The day was perfect. No clouds, no wind and relative warmth. Still, we spent no more than 15 or 20 minutes at the top. I snapped photos and we had a snack. Then it was time to start the descent.

Our roles would now be reversed, in that I would go first and Werner would follow, so that he could stop me quickly if I should start to slide. This made me a little apprehensive. On the way up I had been facing the mountain, watching Werner's feet all the time, trying to imitate his movements as closely as possible, with little opportunity to admire the surroundings. Now I would face away from the mountain most of the time and respond to his commands of "rechts", "links" and "in die Fallinie".

Dent d'Herens and Mont Blanc.

The view from the summit towards the west. Dent d'Herens is in the foreground. Mont Blanc is prominent in the background at a distance of around 70 km.


Dent Blanche. Zinalrothorn and Weisshorn.
Dent Blanche
 
Zinalrothorn and Weisshorn
Matterhorn north face.

A peek into the abyss: The north face of the Matterhorn, seen from the summit. - Actually you cannot see much from here. Most of the north face is hidden behind the convexity of the first few hundred meters. - The drop down to the glacier is more than 1500 m.

The descent down the "Head" of the Matterhorn went well, although at one point my feet lost contact with the ground after I had grabbed a fixed rope that pulled me sideways. Werner did not have to intervene. We met a considerable number of climbers on our way down, but they did not impede us too much even in the narrow passages. They seemed content to let us pass and get a short rest while waiting.
Matterhorn shoulder.
The "Shoulder". We met these climbers during our descent. [Click for larger image.]
Descending the Hoernli ridge.

We were still encountering climbers on their way up as we were approaching the Solvay hut. - The black shape on the ridge at the top of the picture is the Hörnli hut, some 800 m below this point.

The Solvay hut.

We enjoyed a short rest at the Solvay hut on our way down. This shelter may only be used in an emergency. There is space for only six or eight people, I believe.

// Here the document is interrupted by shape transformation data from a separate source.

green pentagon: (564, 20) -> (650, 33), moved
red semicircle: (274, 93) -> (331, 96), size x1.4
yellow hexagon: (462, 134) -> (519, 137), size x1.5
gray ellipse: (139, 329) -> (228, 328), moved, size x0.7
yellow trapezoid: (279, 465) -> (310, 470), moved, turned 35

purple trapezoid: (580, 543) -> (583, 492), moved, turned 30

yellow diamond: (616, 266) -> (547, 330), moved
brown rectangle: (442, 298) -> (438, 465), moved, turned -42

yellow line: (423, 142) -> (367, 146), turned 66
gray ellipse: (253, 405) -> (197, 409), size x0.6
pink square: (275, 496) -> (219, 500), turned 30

I think that it was financed by a Belgian industrialist in recognition of his rescue on the mountain. Its construction in 1915 must have been an amazing feat in its time, long before helicopter transport became available.

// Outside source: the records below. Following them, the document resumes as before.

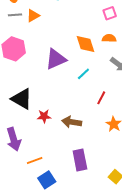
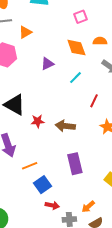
pink square: (110, 13) -> (80, 17), moved
orange triangle: (33, 16) -> (25, 32), moved
purple triangle: (56, 59) -> (47, 64), size x0.6

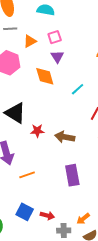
pink square: (80, 17) -> (55, 37), moved
orange diamond: (76, 48) -> (45, 76), moved
purple triangle: (47, 64) -> (57, 57), moved, turned -40
blue square: (43, 185) -> (25, 212), moved, turned -30

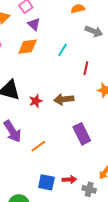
orange diamond: (45, 76) -> (28, 47), turned -65
gray cross: (64, 231) -> (89, 189), turned 32

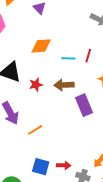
orange diamond: (28, 47) -> (41, 46), moved
cyan line: (63, 50) -> (68, 58), moved, turned 56
purple rectangle: (82, 134) -> (84, 105), moved

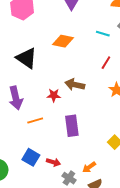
cyan line: (68, 58) -> (103, 34), moved
red star: (36, 85) -> (54, 95), moved
purple rectangle: (84, 105) -> (72, 126), moved

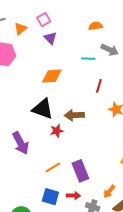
black triangle: (27, 58) -> (43, 109), moved
orange line: (35, 121) -> (53, 167), moved
purple rectangle: (72, 126) -> (80, 171), moved

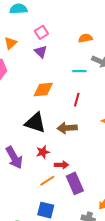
pink square: (44, 20) -> (41, 32), moved
red line: (99, 86) -> (77, 100), moved
red star: (57, 131) -> (43, 152), moved
red arrow: (73, 196) -> (61, 165), moved

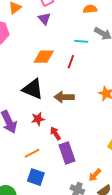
red line: (77, 100) -> (71, 62), moved
red arrow: (61, 165) -> (55, 133), turned -128
orange line: (47, 181) -> (32, 153), moved

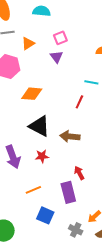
orange diamond: (44, 57) -> (32, 94), moved
red arrow: (55, 133) -> (79, 173), moved
blue square: (36, 177) -> (45, 215), moved

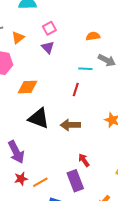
red star: (42, 156) -> (21, 179), moved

If you need to respond to a call of nature during the night, you certainly had better be wide awake while stepping out !

At an altitude of over 4000 m, it probably is not a common sight even in summer to see sweaters come off, but this was an unusually warm day.

 

Matterhorn diploma.On the lower parts of the Hörnli ridge, it became less obvious where the route went, and Werner had to give his directions more frequently. He muttered impatiently under his breath when I deviated from the correct path. Of course, he knew every step along the way. On occasion, when I had to reach around a corner, he could direct me to "a good hold just a little lower, can you feel it?" - In my defense, it is notoriously difficult to find the correct route on the Matterhorn on the way down, and this is a major contributor to the accidents that occur every year.

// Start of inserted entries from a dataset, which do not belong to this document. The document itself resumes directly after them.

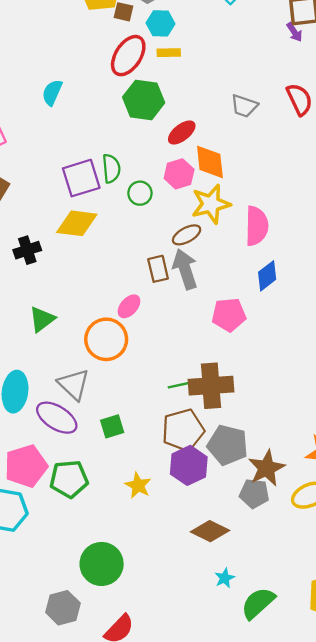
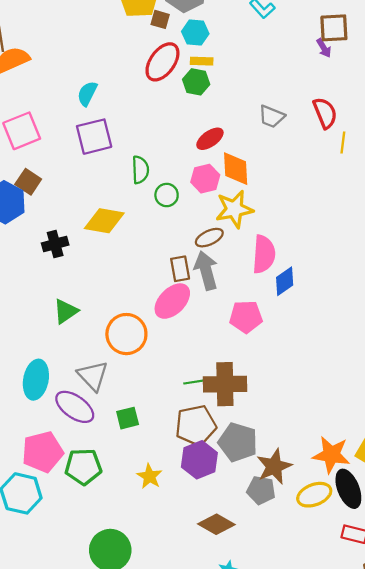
green hexagon: (144, 100) -> (196, 82), moved, size x0.7
purple square: (81, 178) -> (94, 137), moved
pink semicircle: (257, 226) -> (264, 254), moved
pink ellipse: (129, 306) -> (172, 301), moved, size x1.6

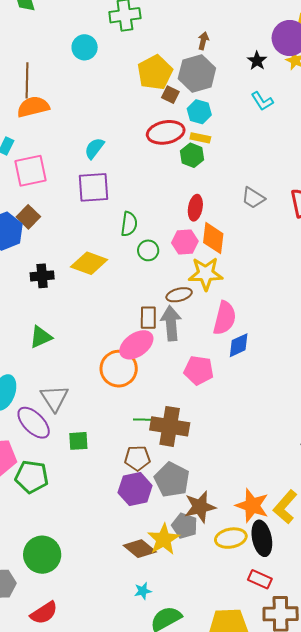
red ellipse: (162, 62) -> (166, 132), turned 33
red ellipse: (210, 139) -> (195, 208), turned -55
orange circle: (126, 334) -> (119, 369), moved
brown pentagon: (196, 425) -> (137, 458), size x0.7
yellow star: (150, 476) -> (164, 539), moved, size x1.4

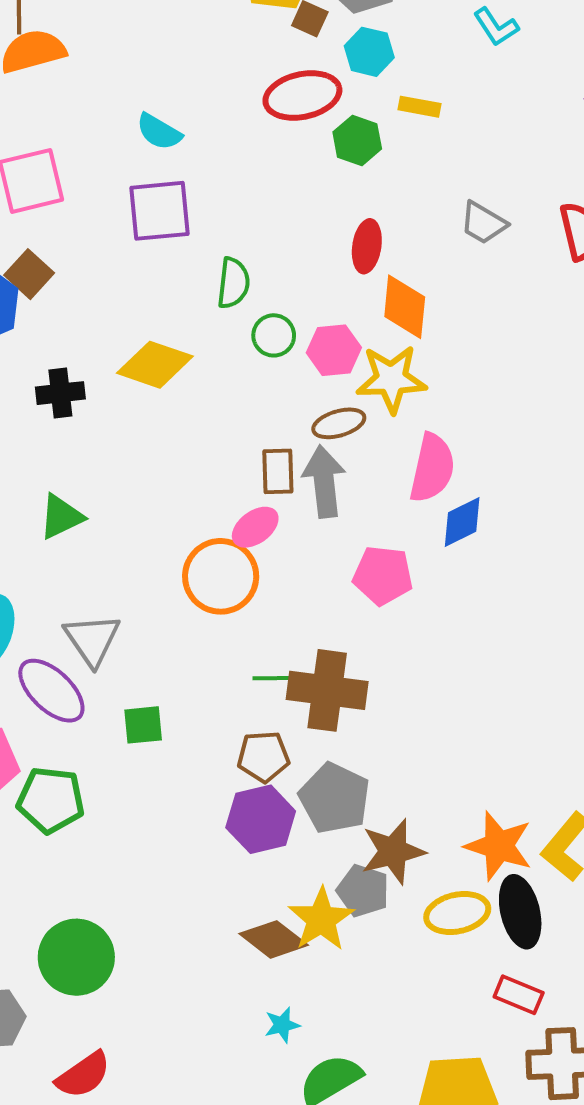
yellow rectangle: (200, 138) -> (420, 107), moved
cyan semicircle: (94, 148) -> (159, 132), turned -95
pink hexagon: (185, 242) -> (334, 350), moved
pink ellipse: (136, 345) -> (255, 527), size x0.7

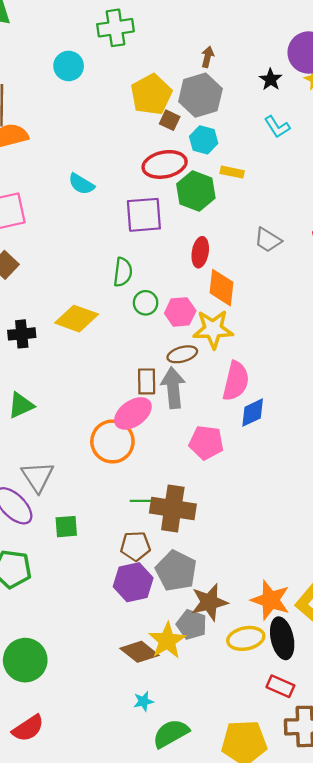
green hexagon: (357, 140) -> (196, 191), size x1.4
purple square: (160, 211) -> (144, 215), moved
pink ellipse: (255, 527) -> (133, 413), size x1.4

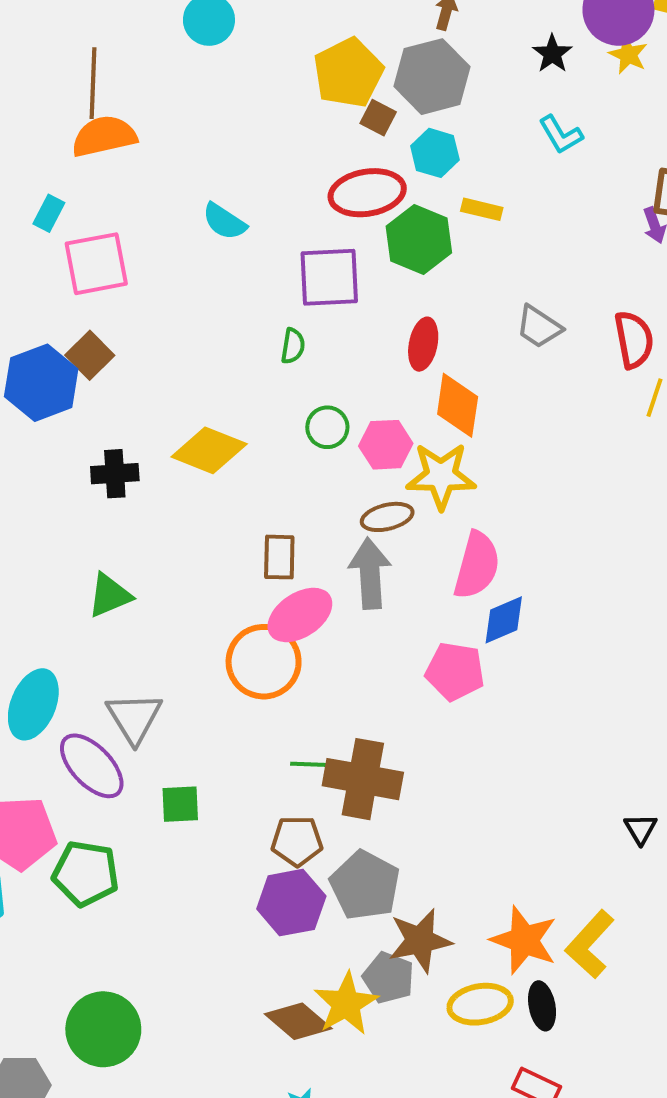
green semicircle: (123, 272) -> (293, 346), moved, size x0.7
brown rectangle: (147, 381) -> (279, 557), moved
pink pentagon: (206, 443) -> (455, 671), moved
black ellipse: (282, 638) -> (542, 1006), size x0.7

As the temperature increased on the way down, I was getting increasingly uncomfortable and regretted having put on long underwear in the morning. The lower part of the mountain seemed to take forever on my tired legs.

As we finally approached the Hörnli hut, I made an effort to cut a good figure on behalf of the many binoculars directed our way from the tourists sitting on the terrace outside the hut. Werner was now in good spirits and expressed his satisfaction with his client.

When we reached the hut shortly after noon, the Scotsman who had accompanied our team had his priorities right. He ordered "Two large beers". My sentiments must have gone in the same direction.

After some rest, there was still a fairly long walk down to Schwarzsee. From there I took the cable car down to Zermatt. I phoned home to report my success, had a nice supper and slept soundly for 10 hours.

I stayed in Zermatt for a few more days and then started the long drive back to Sweden, where I was about to start a new chapter in my professional life.

  Last edited or checked January 22, 2019. Broken links fixed February 17, 2024.